▸ **Activity**:
Where a picture appears in the data below, exclude it; restate everything else word for word.

▸ **Data block**:
────────
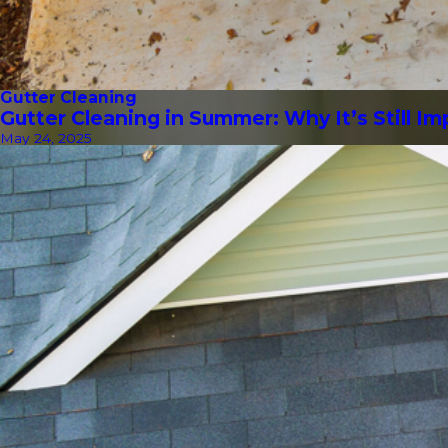
Gutter Cleaning
Gutter Cleaning in Summer: Why It’s Still I
May 24, 2025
────────
▸ **Problem solution**:
Gutter Cleaning
Gutter Cleaning in Summer: Why It’s Still I
May 24, 2025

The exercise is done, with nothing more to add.